It almost goes without saying that the growth and reduction of Dubbo as a railway centre is the single-largest influence on the Coonamble branchline. This influence is amply illustrated through the facilities provided for passenger trains.
For the first ninety-odd years passengers journeying along the Coonamble line commenced from the main platform or the eastern dock at Dubbo. Even before leaving Dubbo passengers had the shelter of a substantial sandstone building, plus refreshment facilities. Once ready passengers would board the train located either on the main platform or the eastern dock road.
The journey on the Coonamble line commenced precisely at the crossover points to the east of Dubbo station platform, approximately adjacent to the locomotive shed. This location was sign-posted by the Down Starting Signal for the Coonamble branch, which had been moved 400 feet further away from the station on 29 January 1924. However the journey to Coonamble grew closer once more just nine months later when the crossover taking trains from the main line to the Coonamble line was moved 160 feet closer to Dubbo station.
Nonetheless, commencing a passenger rail journey to Coonamble in this manner is now no longer possible, as a rationalisation of Dubbo yard in the mid-1990s removed the cross-over points entirely. Today, trains leaving for Coonamble can only depart from the loop or the rail yard. This probably further reduces the chances of passenger train operations ever again traversing the Coonamble line, even if those services amount to no more than an occasional tourist excursion train.

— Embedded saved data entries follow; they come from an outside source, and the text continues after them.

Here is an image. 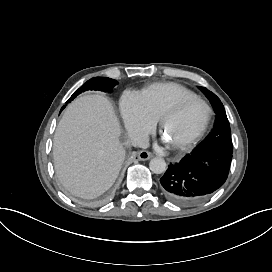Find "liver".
Here are the masks:
<instances>
[{
    "label": "liver",
    "instance_id": "6515ba94",
    "mask_svg": "<svg viewBox=\"0 0 272 272\" xmlns=\"http://www.w3.org/2000/svg\"><path fill=\"white\" fill-rule=\"evenodd\" d=\"M106 97L88 95L65 110L54 136L56 174L73 195L95 198L111 187L125 157Z\"/></svg>",
    "mask_w": 272,
    "mask_h": 272
}]
</instances>
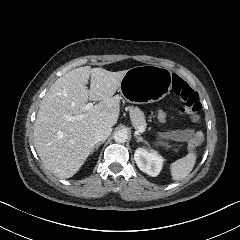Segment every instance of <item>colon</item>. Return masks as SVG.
<instances>
[{
    "mask_svg": "<svg viewBox=\"0 0 240 240\" xmlns=\"http://www.w3.org/2000/svg\"><path fill=\"white\" fill-rule=\"evenodd\" d=\"M178 94L182 102L188 104V115L195 116L202 108L198 93L187 83H184L178 90ZM167 120V113L158 110V121ZM202 145V133L198 132L193 138L186 140V145L191 148Z\"/></svg>",
    "mask_w": 240,
    "mask_h": 240,
    "instance_id": "colon-1",
    "label": "colon"
}]
</instances>
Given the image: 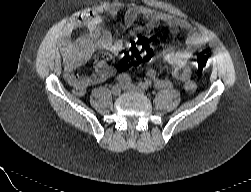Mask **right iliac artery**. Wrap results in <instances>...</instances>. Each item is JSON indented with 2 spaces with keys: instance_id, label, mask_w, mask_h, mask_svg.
Returning a JSON list of instances; mask_svg holds the SVG:
<instances>
[{
  "instance_id": "1",
  "label": "right iliac artery",
  "mask_w": 251,
  "mask_h": 192,
  "mask_svg": "<svg viewBox=\"0 0 251 192\" xmlns=\"http://www.w3.org/2000/svg\"><path fill=\"white\" fill-rule=\"evenodd\" d=\"M116 81H117L119 84L130 83L131 78H130V76L127 75V74H119V75L116 77Z\"/></svg>"
}]
</instances>
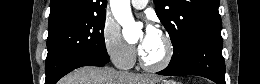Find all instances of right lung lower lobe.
I'll use <instances>...</instances> for the list:
<instances>
[{
  "label": "right lung lower lobe",
  "mask_w": 260,
  "mask_h": 84,
  "mask_svg": "<svg viewBox=\"0 0 260 84\" xmlns=\"http://www.w3.org/2000/svg\"><path fill=\"white\" fill-rule=\"evenodd\" d=\"M88 65H92V66H104L106 65L105 62L99 61V60H94V59H84V60H80L77 61L75 63H72L70 65H68L67 67H65L60 73L59 75L52 80L51 82H47L45 81L46 84H55L61 77H63L64 75H66L67 73H69L70 71L82 67V66H88Z\"/></svg>",
  "instance_id": "right-lung-lower-lobe-1"
}]
</instances>
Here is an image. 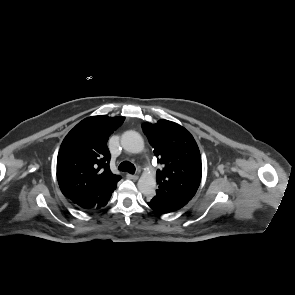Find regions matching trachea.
<instances>
[{
    "mask_svg": "<svg viewBox=\"0 0 295 295\" xmlns=\"http://www.w3.org/2000/svg\"><path fill=\"white\" fill-rule=\"evenodd\" d=\"M118 169L120 171L128 172L130 174H134L135 173V170H136L135 166L132 163L128 162V161H123L119 165Z\"/></svg>",
    "mask_w": 295,
    "mask_h": 295,
    "instance_id": "trachea-1",
    "label": "trachea"
}]
</instances>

So, to start a journey along the Coonamble railway from some part in Dubbo yard is still necessary to pass through the road crossing of Fitzroy Street, the exit the eastern end of Dubbo yard, by swinging north-east past what is presently the city’s Caltex petroleum sidings to Dubbo East Junction.
Dubbo’s North Junction was established by the construction of a turning leg off the old main line, which enabled trains approaching Dubbo from the east to veer to the north in order to join the Coonamble branch line. The same infrastructure also created Dubbo East Junction, at the south eastern apex of the triangle. This arrangement, with modification, remains operational into the 21st century.
Early working timetables issued for the Coonamble line refer to Dubbo North Junction as simply as ‘Dubbo Junction’. While these timetables disclose nothing of significance about Dubbo Junction, it is known that a 90kl water tank was installed at this location in time for the line’s opening.
In mid-1913 the Weekly Notices noted the existence of 15 chain curves around Dubbo Junction as the only curves on the line considered to be extremely sharp. Restrictions on speed have been repeated in the NSW Railway’s subsequent timetables and local appendices. So this new arrangement was not perhaps the greatest of engineering feats in western NSW and a less than auspicious start to the branchline.
The railway infrastructure to the east of Dubbo underwent a major metamorphosis at the time of the building of the Scenic Route between Yeoval and Dubbo on 31 May 1925. Prior to this on 10 October 1924 the Dubbo East and Dubbo North junctions were re-laid as the main line was slewed to allow for the Molong line. A new fork for the Coonamble line and a construction siding was provided on the down side of the main line to permit further work in the area.
The main line from Wellington was also slewed to the south then forced back in an arc back north whereupon it joined with the Molong line at Dubbo East Junction. This Junction then sent Dubbo-bound trains off to the north-west. This Junction retained the capacity for direct access to the Coonamble branch through a connection from the East Junction to the North Junction. This new alignment also required the removal of the redundant main line and the original turning leg.
This new arrangement opened for traffic in April 1925 when a new signal box at Dubbo East Junction was installed. The new signal box acquired the responsibility for the points for the entry to the Coonamble branch at Dubbo North Junction.
It is doubtful whether until recently trains routinely used the rails on the eastern leg of the triangle for anything greater than just reversing locomotives and trains – although it is recorded that the Wirths Circus train worked directly through from Gilgandra to Wellington on the evening of 31 May 1921 using the turning leg. However current day operations use the eastern leg of the triangle more routinely than in earlier times. Bulk grain trains operating from the Coonamble line do not routinely enter Dubbo’s yard for the locomotives to run around their trains.
More regular use of the triangle included the turning of locomotives during the formative years – with the Weekly Notices from 1911 permitted locomotives of the J483, N, O, P and T classes to run through the triangle at Dubbo, as well as lighter classes of locomotives to run through the triangle coupled in pairs – all at 10 miles per hour or less. Who would have ever thought that 800 words could be written about so little.